Wednesday, May 16, 2007

Renamed

I grew up with a love-hate relationship with my name. “Randy” just never seemed cool enough or tough enough. I had friends named, Bob, Joe, Al, John, Roger and David and for some reason I saw them as regular “guys”. It was like I had a mental image in my head that said, “Their name can beat up my name.” The “y” on the end of my name had a girlie sound to it in my thinking. Of course, it didn’t help anything when in 7th grade a new girl showed up at my school with my name. The fact that her name ended with an “I” did nothing to ease my angst.

For a little while I tried my legal name, “Randall”. That was until a junior high teacher started saying, “Good morning Ran-doll” and all the Bobs, Joes and Johns around me started having way too much fun at my expense with the “doll” part of that equation. So, did I say I had a love-hate relationship with my name? Maybe if you figure it as 10% love and 90% hate.

Somewhere in high school everyone started calling each other by their last names and that came just in time to save some of my tattered self-image. “Dean” felt cool. But then the summer before I went to college I got a job working with a couple of British seminary students and all it took was a moment of weakness on my part when I introduced myself, “Hi. I’m Randy”. Do you know what I mean when I describe that awkwardly long wait for someone to stop laughing at you so you can ask them, “Did I say something funny?” only to have them start laughing again? If you aren’t sure what’s funny about my aforementioned introduction look up my name in a British friendly dictionary.
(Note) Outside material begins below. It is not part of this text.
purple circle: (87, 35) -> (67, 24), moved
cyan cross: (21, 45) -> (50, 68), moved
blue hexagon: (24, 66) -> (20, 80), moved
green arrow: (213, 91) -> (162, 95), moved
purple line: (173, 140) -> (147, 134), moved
Well, all of that is to say that I have always been fascinated with how quickly and easily God took to changing names in the Bible. Abram to Abraham, Simon to Peter, Saul to Paul. I completely understand why God needed to do this in some cases just from the standpoint of the need for these folks to drop their previous self-loathing behavior. A name was a prophecy and a name was a destiny.

So, without going to court for a legal name change, I have, a long time ago, found my way to be renamed. I am convinced more people need the same spiritual therapy. Self-prophecy, empowered by the Holy Spirit, will do you more good than you may be able to imagine. In fact, one scripture says, “making melody with (and in) your heart”. That means change the internal dialogue, find your name and every time you hear it….say “AMEN!”